» Data shown
···

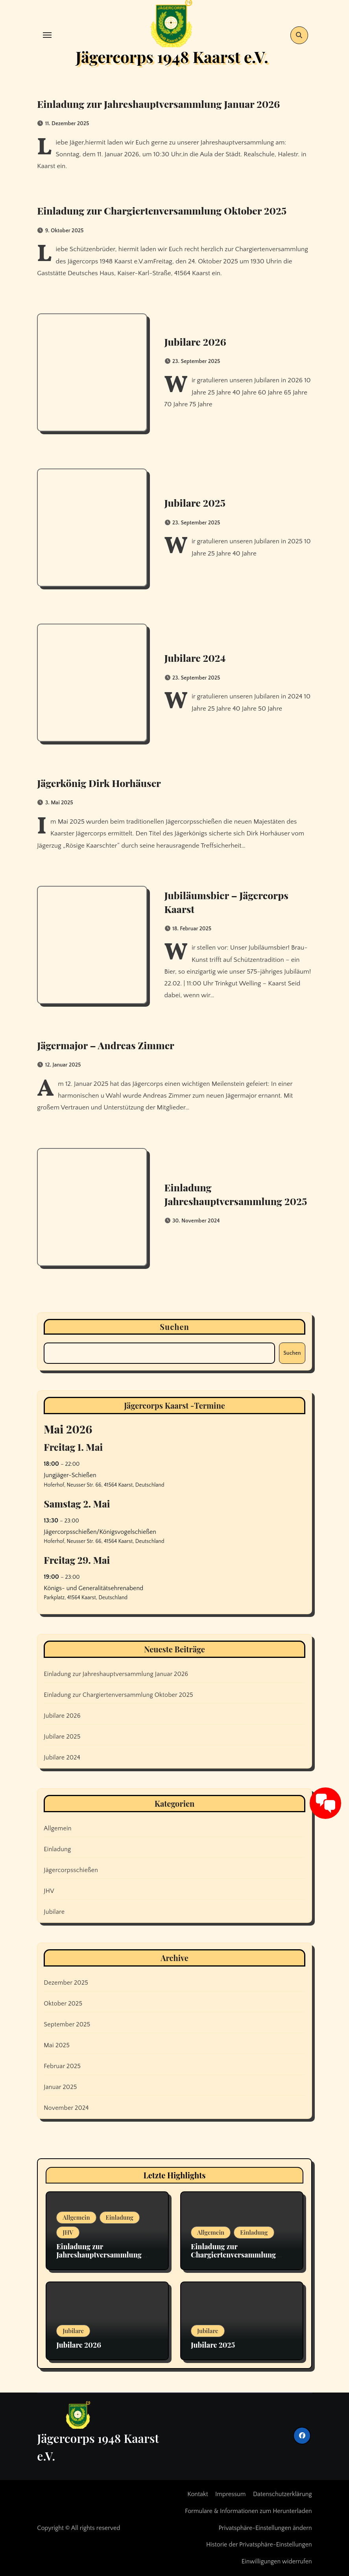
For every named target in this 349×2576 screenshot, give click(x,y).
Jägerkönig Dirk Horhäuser (104, 783)
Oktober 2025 (63, 2003)
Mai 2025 (57, 2045)
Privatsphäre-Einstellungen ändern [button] (265, 2528)
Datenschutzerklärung (282, 2494)
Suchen (174, 1326)
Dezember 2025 (66, 1982)
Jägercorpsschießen (71, 1870)
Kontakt (197, 2494)
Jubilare (54, 1911)
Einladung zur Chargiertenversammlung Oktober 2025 (172, 210)
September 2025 (67, 2024)
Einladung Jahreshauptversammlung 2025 (227, 1194)
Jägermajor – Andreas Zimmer (111, 1045)
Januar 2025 (60, 2087)
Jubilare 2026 (196, 341)
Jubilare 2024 (196, 657)
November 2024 (66, 2107)
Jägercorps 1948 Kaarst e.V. (172, 56)
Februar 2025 (62, 2066)
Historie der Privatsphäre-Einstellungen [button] (259, 2544)
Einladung (57, 1849)
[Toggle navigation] (47, 35)
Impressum (230, 2494)
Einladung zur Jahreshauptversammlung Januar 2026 (168, 103)
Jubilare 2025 (196, 502)
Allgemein (57, 1828)
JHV (49, 1890)
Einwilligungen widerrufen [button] (277, 2561)
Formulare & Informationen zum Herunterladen (248, 2511)
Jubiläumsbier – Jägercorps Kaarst (230, 902)
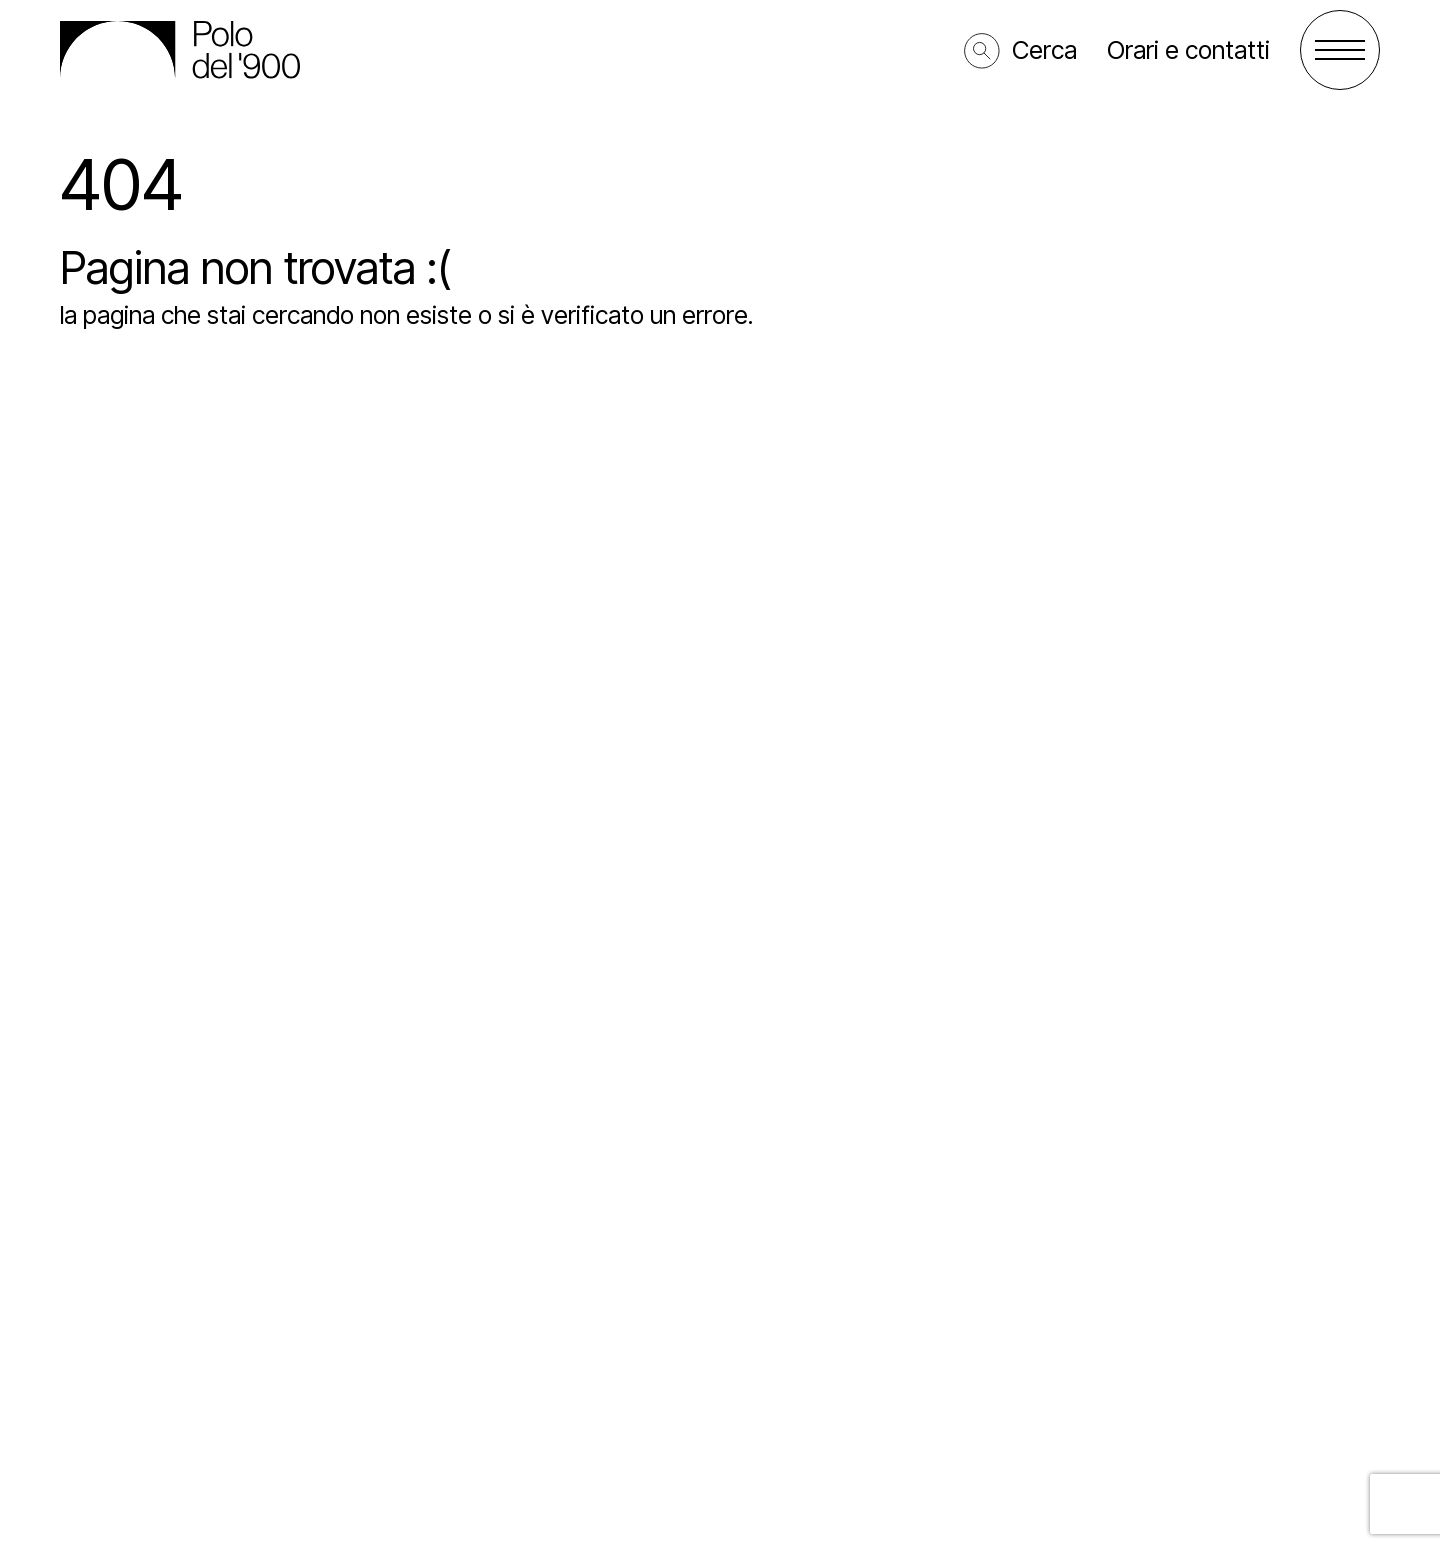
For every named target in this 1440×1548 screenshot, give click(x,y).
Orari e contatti (1188, 50)
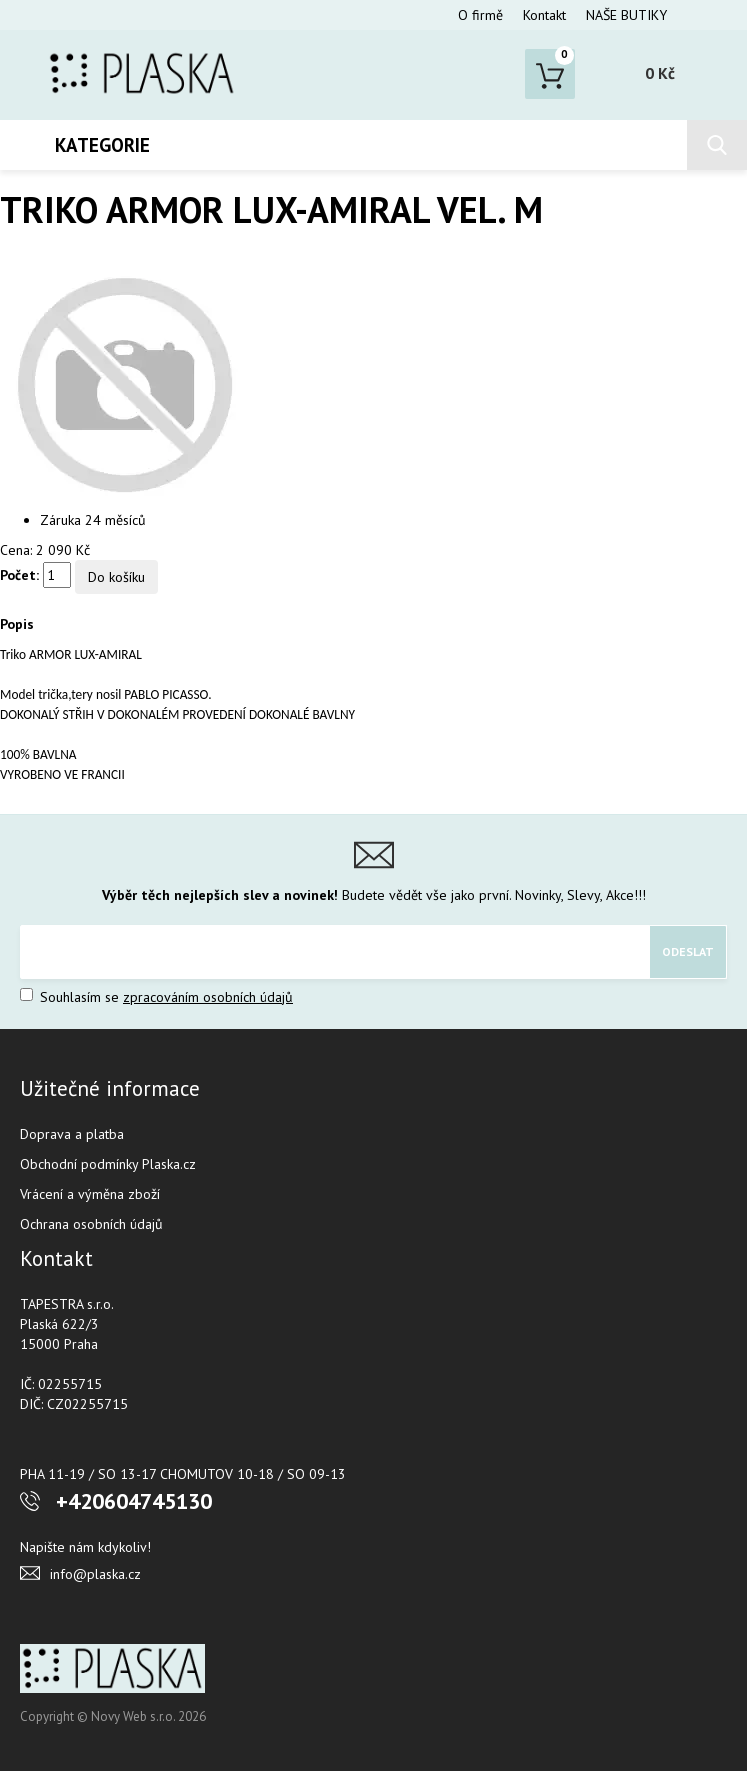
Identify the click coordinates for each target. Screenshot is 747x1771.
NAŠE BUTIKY (626, 15)
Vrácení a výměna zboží (90, 1194)
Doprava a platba (72, 1134)
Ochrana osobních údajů (91, 1224)
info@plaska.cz (95, 1574)
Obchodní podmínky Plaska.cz (108, 1164)
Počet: (19, 575)
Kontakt (544, 15)
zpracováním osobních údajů (208, 997)
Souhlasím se (156, 997)
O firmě (480, 15)
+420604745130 (134, 1501)
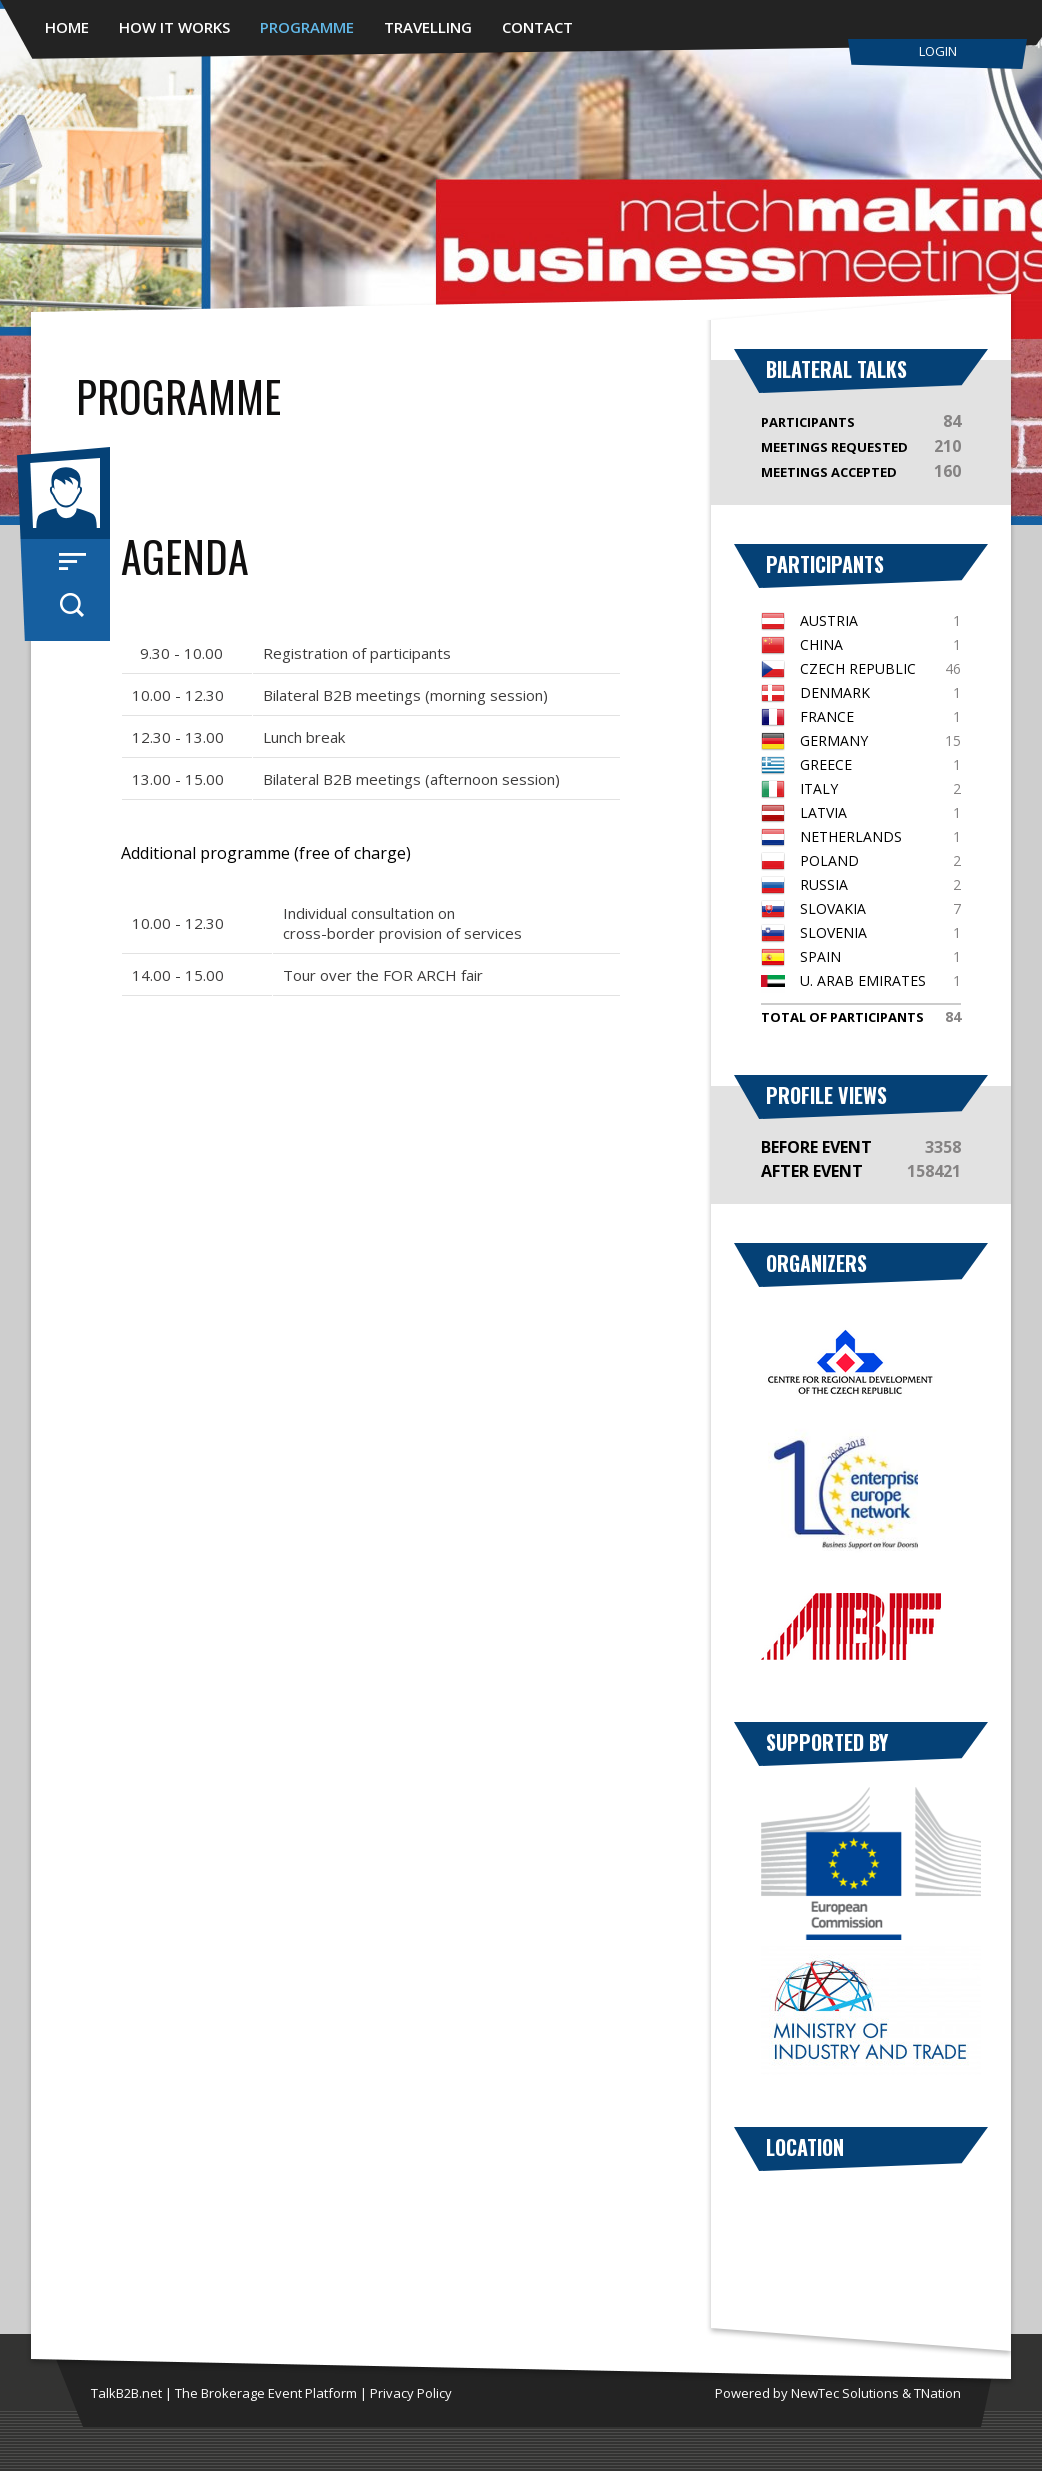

···

» What to work on
If a line in the records above has the word "Privatsphäre", copy it out.

» Reply
Privatsphäre-Einstellungen ändern [button] (265, 2528)
Historie der Privatsphäre-Einstellungen [button] (259, 2544)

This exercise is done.